_Items from a data source_:
[Start of Attachment]
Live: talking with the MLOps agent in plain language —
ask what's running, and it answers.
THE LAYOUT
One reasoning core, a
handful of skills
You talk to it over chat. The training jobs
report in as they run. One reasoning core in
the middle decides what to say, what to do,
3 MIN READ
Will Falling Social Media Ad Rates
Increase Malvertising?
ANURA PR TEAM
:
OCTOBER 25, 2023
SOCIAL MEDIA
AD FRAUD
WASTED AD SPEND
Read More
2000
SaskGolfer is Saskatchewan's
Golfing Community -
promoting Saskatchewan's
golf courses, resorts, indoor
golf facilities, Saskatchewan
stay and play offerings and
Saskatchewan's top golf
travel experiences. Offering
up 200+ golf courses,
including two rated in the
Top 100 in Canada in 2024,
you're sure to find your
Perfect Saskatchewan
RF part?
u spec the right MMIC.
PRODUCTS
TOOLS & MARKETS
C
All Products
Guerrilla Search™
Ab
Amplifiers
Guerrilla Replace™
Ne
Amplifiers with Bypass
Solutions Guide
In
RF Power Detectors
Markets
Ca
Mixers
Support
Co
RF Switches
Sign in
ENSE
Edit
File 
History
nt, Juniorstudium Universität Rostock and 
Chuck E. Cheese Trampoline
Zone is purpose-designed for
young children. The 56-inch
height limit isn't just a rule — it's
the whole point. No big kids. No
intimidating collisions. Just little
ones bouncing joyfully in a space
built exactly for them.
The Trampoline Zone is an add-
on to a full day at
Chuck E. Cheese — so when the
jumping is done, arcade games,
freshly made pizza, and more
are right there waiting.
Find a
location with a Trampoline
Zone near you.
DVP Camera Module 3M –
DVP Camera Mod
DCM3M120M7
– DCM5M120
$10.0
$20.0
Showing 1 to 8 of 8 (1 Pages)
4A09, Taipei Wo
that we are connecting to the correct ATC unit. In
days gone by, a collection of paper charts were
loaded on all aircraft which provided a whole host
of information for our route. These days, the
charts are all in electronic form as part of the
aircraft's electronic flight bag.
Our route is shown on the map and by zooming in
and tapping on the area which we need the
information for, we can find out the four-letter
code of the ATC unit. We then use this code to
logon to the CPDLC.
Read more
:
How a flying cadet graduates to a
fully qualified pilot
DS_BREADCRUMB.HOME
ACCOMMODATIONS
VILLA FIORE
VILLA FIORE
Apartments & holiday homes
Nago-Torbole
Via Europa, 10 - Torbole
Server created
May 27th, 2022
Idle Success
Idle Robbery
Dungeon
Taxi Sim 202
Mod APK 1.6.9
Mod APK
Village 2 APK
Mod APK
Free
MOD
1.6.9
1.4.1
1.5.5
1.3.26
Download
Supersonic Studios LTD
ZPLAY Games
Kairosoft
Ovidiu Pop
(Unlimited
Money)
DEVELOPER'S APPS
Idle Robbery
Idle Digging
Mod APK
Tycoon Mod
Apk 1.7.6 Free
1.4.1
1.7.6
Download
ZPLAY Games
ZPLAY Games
[End of Attachment]
[Start of Attachment]
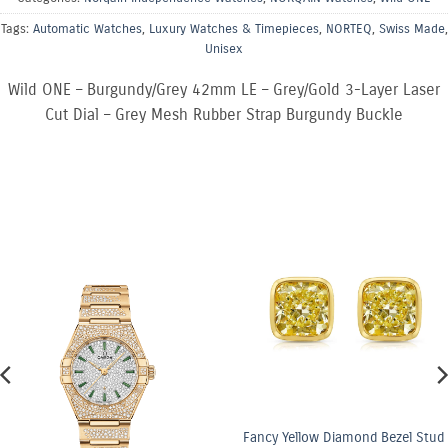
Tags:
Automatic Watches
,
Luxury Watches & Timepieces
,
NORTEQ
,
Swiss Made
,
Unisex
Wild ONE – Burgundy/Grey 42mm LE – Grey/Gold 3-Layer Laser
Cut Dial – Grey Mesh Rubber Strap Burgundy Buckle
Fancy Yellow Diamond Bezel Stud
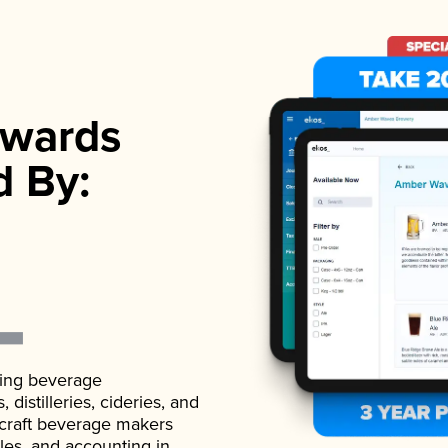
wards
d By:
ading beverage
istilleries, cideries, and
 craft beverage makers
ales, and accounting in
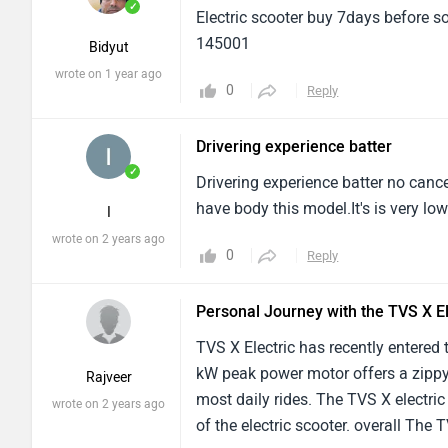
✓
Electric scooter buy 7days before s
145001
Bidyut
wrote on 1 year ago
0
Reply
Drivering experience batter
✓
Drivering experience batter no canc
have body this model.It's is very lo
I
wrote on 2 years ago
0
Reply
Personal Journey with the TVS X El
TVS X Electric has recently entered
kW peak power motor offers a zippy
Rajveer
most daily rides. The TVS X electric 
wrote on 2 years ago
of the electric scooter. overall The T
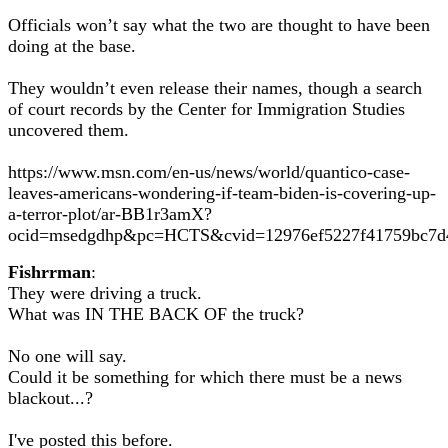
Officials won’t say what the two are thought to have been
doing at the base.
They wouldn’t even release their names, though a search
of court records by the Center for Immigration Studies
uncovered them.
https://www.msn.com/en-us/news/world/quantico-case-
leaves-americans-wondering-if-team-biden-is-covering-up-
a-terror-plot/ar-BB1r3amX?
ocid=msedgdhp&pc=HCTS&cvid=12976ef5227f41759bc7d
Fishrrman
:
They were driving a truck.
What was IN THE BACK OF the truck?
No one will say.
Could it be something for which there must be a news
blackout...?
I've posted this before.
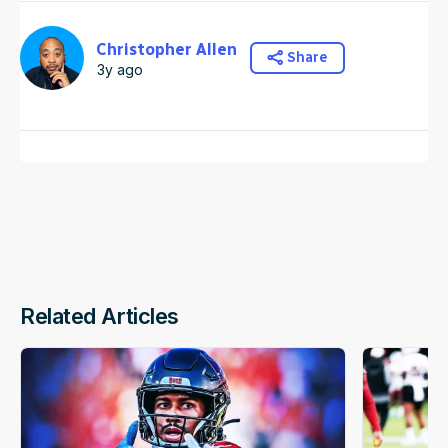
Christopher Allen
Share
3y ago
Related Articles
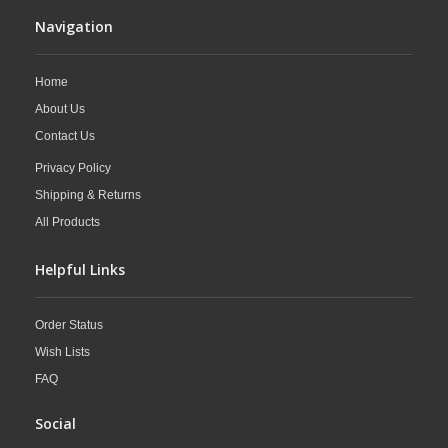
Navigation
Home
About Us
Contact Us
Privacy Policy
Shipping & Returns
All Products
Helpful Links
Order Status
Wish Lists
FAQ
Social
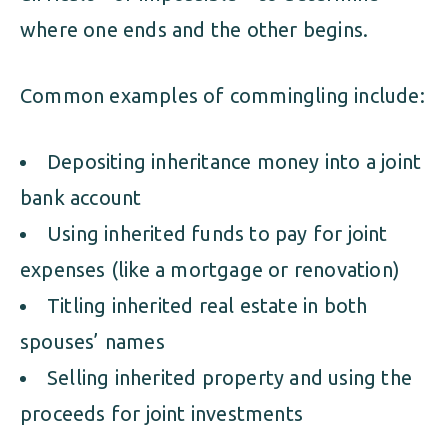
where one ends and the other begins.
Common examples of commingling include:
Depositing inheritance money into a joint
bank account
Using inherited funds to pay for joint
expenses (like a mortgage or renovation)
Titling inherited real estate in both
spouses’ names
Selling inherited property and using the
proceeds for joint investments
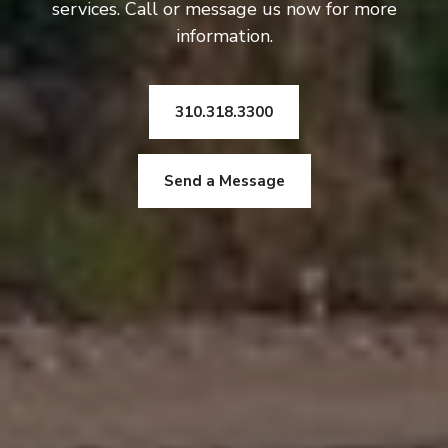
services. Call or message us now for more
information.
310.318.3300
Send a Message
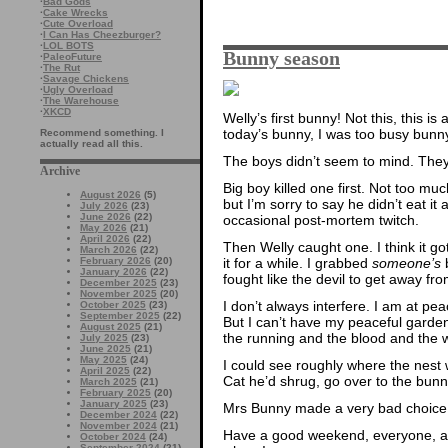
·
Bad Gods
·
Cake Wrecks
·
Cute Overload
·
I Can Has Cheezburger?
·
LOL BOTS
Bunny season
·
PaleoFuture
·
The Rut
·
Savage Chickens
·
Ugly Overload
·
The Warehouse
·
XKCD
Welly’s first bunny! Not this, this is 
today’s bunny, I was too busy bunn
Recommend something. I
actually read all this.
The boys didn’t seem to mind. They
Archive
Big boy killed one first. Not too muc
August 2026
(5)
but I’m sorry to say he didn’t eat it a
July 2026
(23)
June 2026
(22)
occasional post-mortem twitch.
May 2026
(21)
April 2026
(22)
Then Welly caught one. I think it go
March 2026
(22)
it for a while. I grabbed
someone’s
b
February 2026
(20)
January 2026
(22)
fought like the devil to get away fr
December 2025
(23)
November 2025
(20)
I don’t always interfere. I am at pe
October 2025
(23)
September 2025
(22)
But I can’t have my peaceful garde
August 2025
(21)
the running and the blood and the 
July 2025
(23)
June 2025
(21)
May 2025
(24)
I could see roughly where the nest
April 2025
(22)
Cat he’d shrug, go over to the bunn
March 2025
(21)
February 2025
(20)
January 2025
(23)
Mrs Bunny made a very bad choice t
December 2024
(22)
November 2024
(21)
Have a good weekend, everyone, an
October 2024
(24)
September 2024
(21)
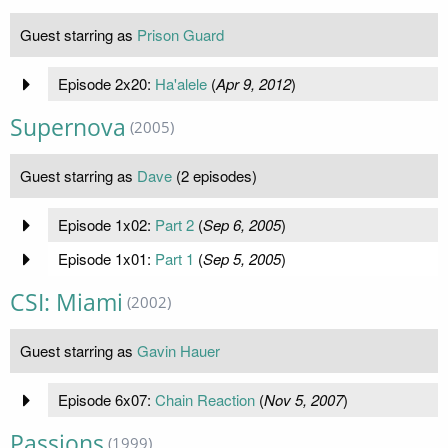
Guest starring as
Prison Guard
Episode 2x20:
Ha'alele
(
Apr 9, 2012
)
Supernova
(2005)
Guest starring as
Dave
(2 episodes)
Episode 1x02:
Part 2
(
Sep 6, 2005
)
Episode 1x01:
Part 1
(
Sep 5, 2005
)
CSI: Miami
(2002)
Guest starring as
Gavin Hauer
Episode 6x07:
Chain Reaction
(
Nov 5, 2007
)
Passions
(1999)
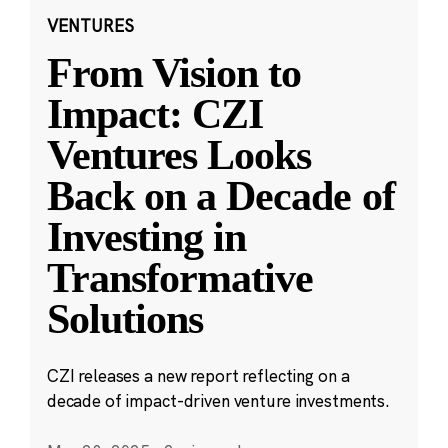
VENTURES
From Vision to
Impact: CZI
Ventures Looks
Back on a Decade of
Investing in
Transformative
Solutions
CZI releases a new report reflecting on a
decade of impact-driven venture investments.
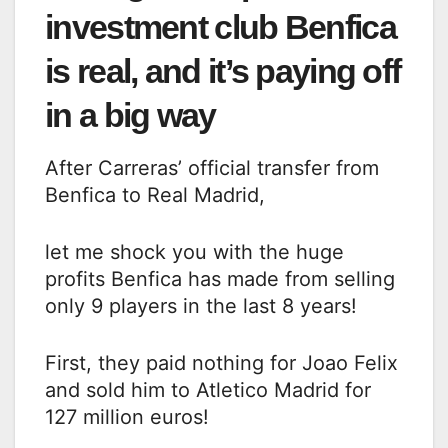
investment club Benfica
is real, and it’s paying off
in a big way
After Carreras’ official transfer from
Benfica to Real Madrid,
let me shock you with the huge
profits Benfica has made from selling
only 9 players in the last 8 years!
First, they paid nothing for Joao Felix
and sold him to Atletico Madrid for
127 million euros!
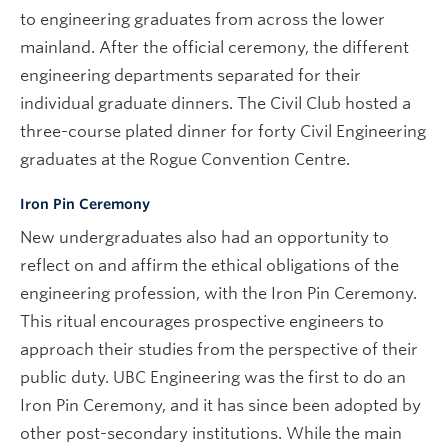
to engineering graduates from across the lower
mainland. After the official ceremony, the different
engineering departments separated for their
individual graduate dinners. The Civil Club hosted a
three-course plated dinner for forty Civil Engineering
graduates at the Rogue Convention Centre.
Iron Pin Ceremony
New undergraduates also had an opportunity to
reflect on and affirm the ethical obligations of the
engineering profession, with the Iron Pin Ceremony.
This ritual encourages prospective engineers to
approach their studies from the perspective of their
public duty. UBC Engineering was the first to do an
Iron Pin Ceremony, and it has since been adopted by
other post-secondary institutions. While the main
[End of Attachment]
_Problem description_: Using the entries, return every line where the word "electronic" can be found.

_Solution to this task_:
charts are all in electronic form as part of the
aircraft's electronic flight bag.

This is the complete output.